Hon Peter Dunne
Minister of Revenue
Monday, 14 January 2013 Media Statement
Proposals to limit excessive non-resident tax deductions
Proposals in an Inland Revenue officials’ issues paper released today would bolster the taxation of highly leveraged
investments made by foreigners, through changes to the thin capitalisation rules, Revenue Minister Peter Dunne said.
“I referred in December to upcoming proposals for strengthening New Zealand’s tax laws and I am pleased to see these now
released,” he said.
The thin capitalisation rules are intended to prevent non-residents from using excessive interest costs to reduce their
tax liabilities, but have not been effective in all cases.
The issues paper proposes a number of measures to beef up the rules.
The first of the two major proposals is to extend the rules to non-residents who act together to operate businesses in
New Zealand; the rules currently apply only if a single non-resident controls the business.
The second proposal is to disregard some shareholder debt when calculating the global indebtedness of the foreign
investor. At the moment this debt can be included and used to justify a high level of indebtedness in New Zealand which
can then be used to offset tax liability.
Mr Dunne said the two proposals would modernise the rules to reflect changes in global investment structures.
“In particular, they recognise the growing role of private equity investors, who often have high interest costs but are
not subject to the thin capitalisation rules in their current form,” he said.
“New Zealand has overhauled its international tax system since 2007 by removing barriers to overseas investment by New
Zealanders.
“The issues paper shifts the focus to investment in New Zealand by non-residents, and proposes changes to limit
excessive tax deductions for interest costs. I think that would be a fairer outcome” he said.
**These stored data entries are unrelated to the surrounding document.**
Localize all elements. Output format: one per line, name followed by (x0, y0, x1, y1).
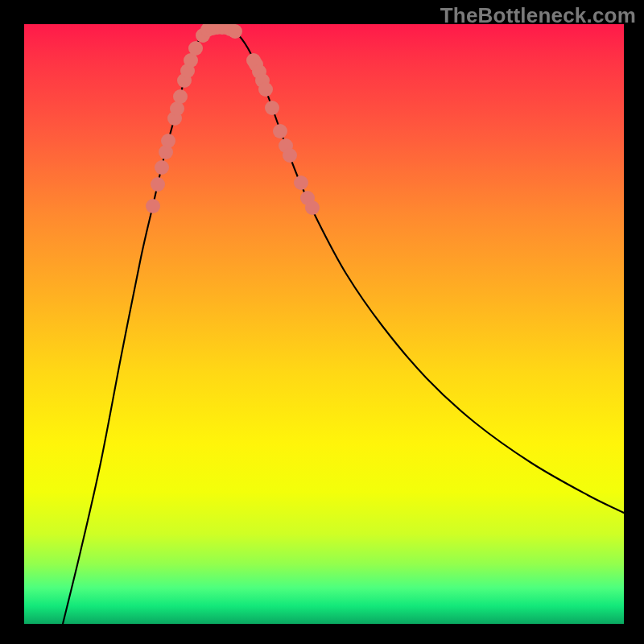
sample-dot (294, 175, 308, 190)
sample-dot (273, 124, 287, 138)
sample-dot (228, 24, 242, 39)
sample-dots-group (146, 24, 320, 215)
sample-dot (173, 89, 188, 104)
plot-area (24, 24, 624, 624)
sample-dot (161, 134, 175, 148)
sample-dot (155, 160, 169, 175)
chart-frame: TheBottleneck.com (0, 0, 644, 644)
sample-dot (258, 82, 273, 97)
chart-svg (24, 24, 624, 624)
bottleneck-curve (63, 26, 624, 624)
sample-dot (146, 199, 160, 213)
sample-dot (283, 148, 297, 163)
sample-dot (305, 200, 320, 215)
sample-dot (265, 101, 279, 115)
sample-dot (188, 41, 203, 56)
sample-dot (151, 177, 165, 192)
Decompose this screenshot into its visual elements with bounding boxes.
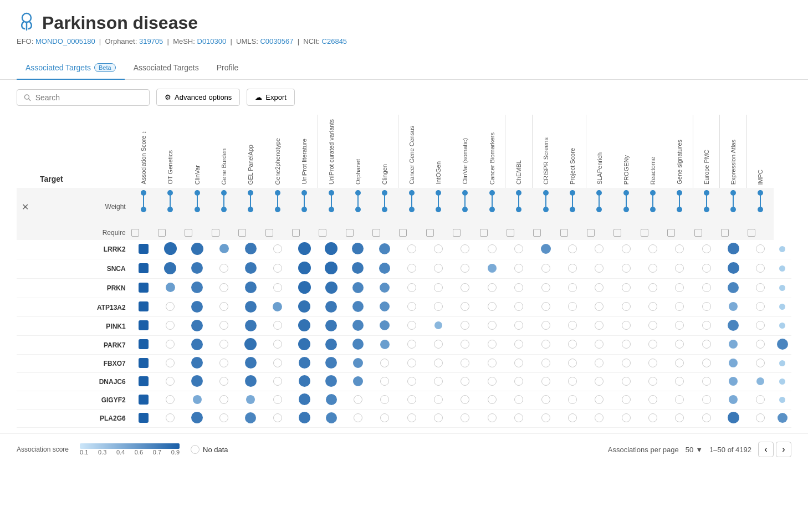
slider-intogen[interactable] [426,190,451,223]
slider-uniprot-lit[interactable] [292,190,316,223]
require-checkbox-project-score[interactable] [560,229,568,237]
slider-assoc-score[interactable] [131,190,156,223]
target-name-PLA2G6[interactable]: PLA2G6 [33,410,130,428]
require-checkbox-orphanet[interactable] [346,229,354,237]
target-name-LRRK2[interactable]: LRRK2 [33,240,130,259]
slider-progeny[interactable] [613,190,638,223]
require-empty-1 [17,226,33,240]
slider-clinvar[interactable] [185,190,209,223]
wr-uniprot-curated [318,188,344,226]
require-checkbox-expression-atlas[interactable] [721,229,729,237]
page-nav: ‹ › [758,442,791,457]
orphanet-link[interactable]: 319705 [139,37,163,45]
target-name-ATP13A2[interactable]: ATP13A2 [33,298,130,317]
slider-uniprot-curated[interactable] [319,190,343,223]
require-checkbox-gene-burden[interactable] [212,229,219,237]
require-checkbox-intogen[interactable] [426,229,434,237]
require-checkbox-progeny[interactable] [613,229,621,237]
mesh-link[interactable]: D010300 [197,37,227,45]
col-gene2phenotype: Gene2phenotype [264,115,291,188]
slider-cancer-biomarkers[interactable] [480,190,504,223]
page-range: 1–50 of 4192 [709,446,751,454]
efo-link[interactable]: MONDO_0005180 [35,37,95,45]
require-checkbox-slapanrich[interactable] [587,229,595,237]
slider-gel-panelapp[interactable] [238,190,263,223]
req-uniprot-lit [291,226,318,240]
require-checkbox-gene2phenotype[interactable] [265,229,273,237]
require-checkbox-gene-signatures[interactable] [667,229,675,237]
bubble-SNCA-14 [532,259,559,279]
require-checkbox-clinvar[interactable] [185,229,192,237]
target-name-DNAJC6[interactable]: DNAJC6 [33,373,130,391]
wr-europe-pmc [693,188,720,226]
require-checkbox-impc[interactable] [748,229,755,237]
req-orphanet [345,226,371,240]
require-checkbox-clingen[interactable] [372,229,380,237]
target-name-PARK7[interactable]: PARK7 [33,336,130,355]
umls-link[interactable]: C0030567 [260,37,293,45]
require-checkbox-crispr-screens[interactable] [533,229,541,237]
slider-clinvar-somatic[interactable] [453,190,477,223]
slider-crispr-screens[interactable] [533,190,558,223]
target-name-PRKN[interactable]: PRKN [33,279,130,298]
target-name-GIGYF2[interactable]: GIGYF2 [33,391,130,410]
require-checkbox-ot-genetics[interactable] [158,229,166,237]
bubble-PINK1-16 [586,317,612,336]
slider-chembl[interactable] [507,190,531,223]
slider-handle-bottom[interactable] [141,207,146,212]
bubble-FBXO7-2 [211,355,237,373]
legend-scale-bar [80,443,180,449]
bubble-LRRK2-19 [666,240,693,259]
slider-impc[interactable] [748,190,772,223]
slider-gene-burden[interactable] [212,190,236,223]
export-button[interactable]: ☁ Export [247,89,295,106]
require-checkbox-chembl[interactable] [507,229,514,237]
require-checkbox-uniprot-curated[interactable] [319,229,326,237]
slider-gene2phenotype[interactable] [265,190,290,223]
slider-reactome[interactable] [641,190,665,223]
require-checkbox-gel-panelapp[interactable] [238,229,246,237]
tab-profile[interactable]: Profile [208,57,248,80]
next-page-button[interactable]: › [776,442,791,457]
slider-expression-atlas[interactable] [721,190,745,223]
slider-handle-top[interactable] [141,190,146,196]
require-checkbox-europe-pmc[interactable] [694,229,702,237]
advanced-options-button[interactable]: ⚙ Advanced options [156,89,240,106]
require-checkbox-cancer-biomarkers[interactable] [480,229,488,237]
slider-orphanet[interactable] [346,190,370,223]
ncit-link[interactable]: C26845 [322,37,347,45]
bubble-SNCA-6 [318,259,344,279]
close-cell[interactable]: ✕ [17,188,33,226]
require-checkbox-assoc-score[interactable] [131,229,139,237]
bubble-PARK7-18 [640,336,666,355]
row-empty-5 [17,336,33,355]
bubble-PRKN-1 [183,279,210,298]
slider-gene-signatures[interactable] [667,190,692,223]
slider-cancer-gene-census[interactable] [399,190,423,223]
row-empty-2 [17,279,33,298]
slider-ot-genetics[interactable] [158,190,182,223]
require-checkbox-uniprot-lit[interactable] [292,229,300,237]
target-name-PINK1[interactable]: PINK1 [33,317,130,336]
require-checkbox-clinvar-somatic[interactable] [453,229,461,237]
require-checkbox-cancer-gene-census[interactable] [399,229,407,237]
require-checkbox-reactome[interactable] [641,229,648,237]
target-name-SNCA[interactable]: SNCA [33,259,130,279]
bubble-FBXO7-4 [264,355,291,373]
bubble-PLA2G6-13 [505,410,532,428]
tab-assoc-beta-label: Associated Targets [25,63,91,72]
bubble-LRRK2-14 [532,240,559,259]
prev-page-button[interactable]: ‹ [758,442,774,457]
slider-clingen[interactable] [372,190,397,223]
slider-europe-pmc[interactable] [694,190,719,223]
slider-slapanrich[interactable] [587,190,611,223]
target-name-FBXO7[interactable]: FBXO7 [33,355,130,373]
tab-assoc-beta[interactable]: Associated Targets Beta [17,57,125,80]
tab-assoc[interactable]: Associated Targets [125,57,208,80]
bubble-FBXO7-22 [746,355,773,373]
per-page-select[interactable]: 50 ▼ [686,446,703,454]
search-input[interactable] [35,93,142,102]
slider-project-score[interactable] [560,190,585,223]
bubble-PARK7-12 [479,336,505,355]
wr-cancer-biomarkers [479,188,505,226]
The proposed changes are expected to leave most foreign investors unaffected as they are already subject to the thin
capitalisation rules and have relatively low levels of debt.
They have also been designed to limit any effects on investors who use third-party debt, such as debt from an unrelated
bank.
“The tax laws relating to foreign investment are a delicate balancing act. We want to ensure that a fair amount of tax
is paid, but do not want to discourage investment,” Mr Dunne said.
“On the other hand, the proposals in this paper represent one step more towards ensuring that non-resident investors pay
their fair share of tax,” he said.
Submissions on the issues paper, which can be found at www.taxpolicy.ird.govt.nz, close on 15 February, 2013.